There must have been something strange in the air in Jönköping county in southern Sweden in the mid-1960s. The first strange thing was in 1966 when Bengt Erlandson, known to all as “Big Bengt”, decided to build a cowboy town in the middle of a Swedish forest, near the village of Kulltorp. Erlandson came up with the idea after being offered 200,000 telegraph poles by the national telephone company. The town was christened High Chaparral. Next door he built a museum of industrial artefacts.
At the same as this was happening, a few mile to the west in the village of Anderstorp a man called Sven Åsberg, known to all as “Smokey”, announced to his friends Åke Bengtsson and Bertil Sanell, over coffee one morning, that they were going to build a racing circuit in the wooded marshlands of Stötabomossen, to the south of the town. Åsberg had a successful plastics business but he did not have the kind of money needed to invest in a circuit. His plan was to integrate an airstrip into the facility and to get the local industrialists to fund the idea, on the basis that they would then have an airport which would make the region more accessible to the world. It was 80 miles from Göteborg and 250 miles from Stockholm.

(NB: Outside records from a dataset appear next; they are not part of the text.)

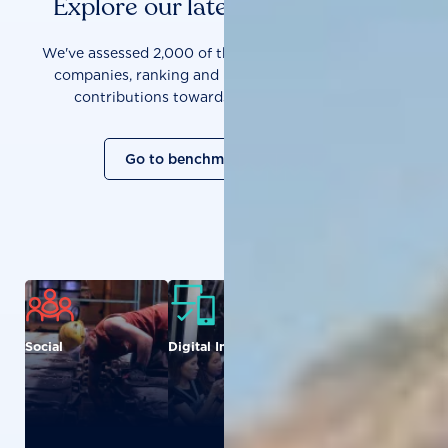
Explore our latest benchmarks
We've assessed 2,000 of the world's most influential
companies, ranking and measuring them on their
contributions towards a sustainable future.
Go to benchmark overview
Social
Digital Inclusion
Food and
Agriculture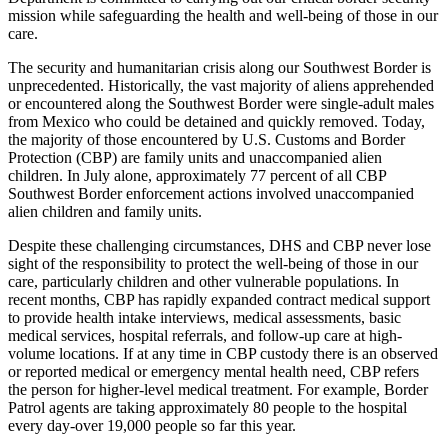
mission while safeguarding the health and well-being of those in our
care.
The security and humanitarian crisis along our Southwest Border is
unprecedented. Historically, the vast majority of aliens apprehended
or encountered along the Southwest Border were single-adult males
from Mexico who could be detained and quickly removed. Today,
the majority of those encountered by U.S. Customs and Border
Protection (CBP) are family units and unaccompanied alien
children. In July alone, approximately 77 percent of all CBP
Southwest Border enforcement actions involved unaccompanied
alien children and family units.
Despite these challenging circumstances, DHS and CBP never lose
sight of the responsibility to protect the well-being of those in our
care, particularly children and other vulnerable populations. In
recent months, CBP has rapidly expanded contract medical support
to provide health intake interviews, medical assessments, basic
medical services, hospital referrals, and follow-up care at high-
volume locations. If at any time in CBP custody there is an observed
or reported medical or emergency mental health need, CBP refers
the person for higher-level medical treatment. For example, Border
Patrol agents are taking approximately 80 people to the hospital
every day-over 19,000 people so far this year.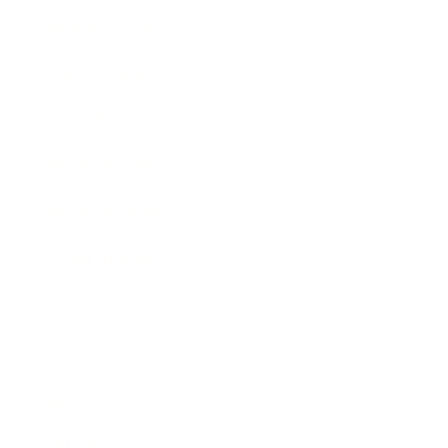
Business News
Expert Panel
Awards
Brainz Academy
Brainz Podcast
Cover Archive
Advertise
Careers
About us
Contact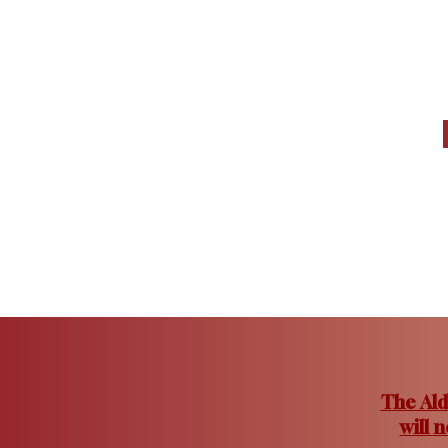
The Ald
will 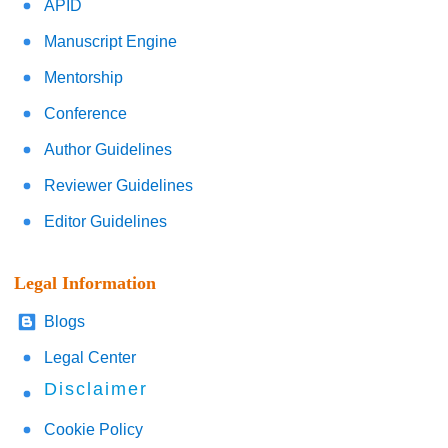
APID
Manuscript Engine
Mentorship
Conference
Author Guidelines
Reviewer Guidelines
Editor Guidelines
Legal Information
Blogs
Legal Center
Disclaimer
Cookie Policy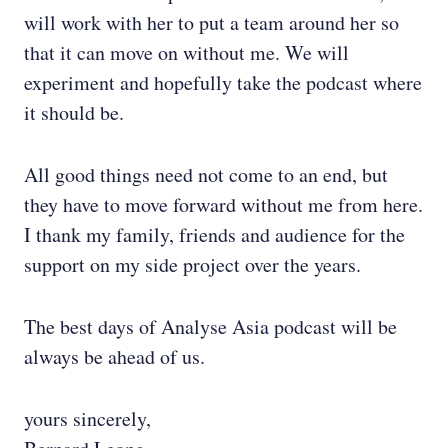
will work with her to put a team around her so
that it can move on without me. We will
experiment and hopefully take the podcast where
it should be.
All good things need not come to an end, but
they have to move forward without me from here.
I thank my family, friends and audience for the
support on my side project over the years.
The best days of Analyse Asia podcast will be
always be ahead of us.
yours sincerely,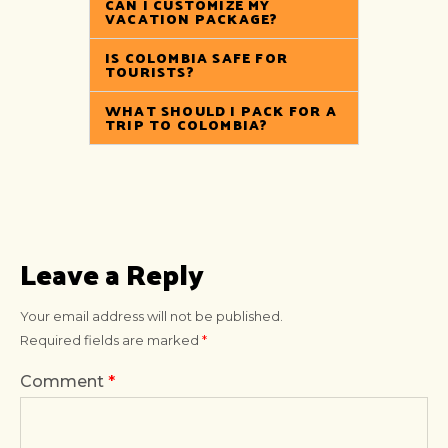
CAN I CUSTOMIZE MY
VACATION PACKAGE?
IS COLOMBIA SAFE FOR
TOURISTS?
WHAT SHOULD I PACK FOR A
TRIP TO COLOMBIA?
Leave a Reply
Your email address will not be published.
Required fields are marked
*
Comment
*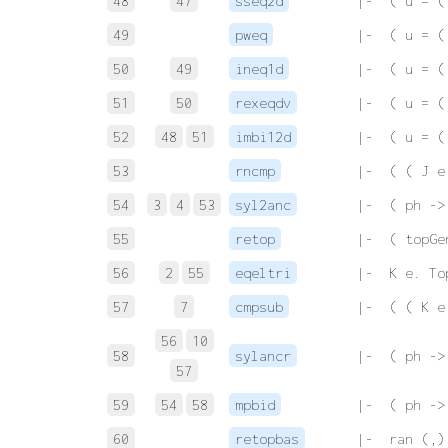
48
47
sseq2d
 |-  ( u = (
49
pweq
 |-  ( u = (
50
49
ineq1d
 |-  ( u = (
51
50
rexeqdv
 |-  ( u = (
52
48
51
imbi12d
 |-  ( u = (
53
rncmp
 |-  ( ( J e
54
3
4
53
syl2anc
 |-  ( ph ->
55
retop
 |-  ( topGe
56
2
55
eqeltri
 |-  K e. To
57
7
cmpsub
 |-  ( ( K e
56
10
58
sylancr
 |-  ( ph ->
57
59
54
58
mpbid
 |-  ( ph ->
60
retopbas
 |-  ran (,)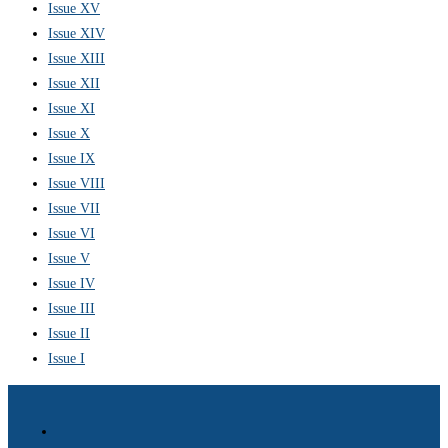
Issue XV
Issue XIV
Issue XIII
Issue XII
Issue XI
Issue X
Issue IX
Issue VIII
Issue VII
Issue VI
Issue V
Issue IV
Issue III
Issue II
Issue I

Weirdly, it worked. The charismatic Åsberg sold shares in the project and the circuit was designed by an engineer called Holger Eriksson, with advice from F1 driver Jo Bonnier. The circuit was dominated by its long back straight – the airfield runway – but the rest of the track was twisty with a number of constant radius slightly-banked corners. This made it very difficult to set up cars because one had to find a compromise between the two sections. Oddly, the pits were also separated from the start-finish line, as this was not long enough to meet the necessary requirements. The track hosted its inaugural race on June 16, 1968, and Åsberg shocked everyone by declaring that in five years the circuit would get a Grand Prix. That seemed unlikely at the time. There was little infrastructure to support a big race, with few hotels, although the racing visitors would stay at the High Chaparral and race on dirt roads through the forests to Anderstorp. However, Åsberg was no doubt aware that a new generation of young Swedes were climbing up the racing ladder, notably Ronnie Peterson and Reine Wisell, and he hoped that one or more of them would replace Bonnier in F1. Peterson and Wisell duly made their F1 debuts in 1970 and Peterson was soon established as a star.
Amazingly, on June 17, 1973, (five years and a day after Åsberg’s ambitious claim, the first Swedish F1 Grand Prix took place at Anderstorp. There would be five further Swedish GPs, but the deaths of Peterson and Gunnar Nilsson in 1978 meant that it became impossible to keep the event going.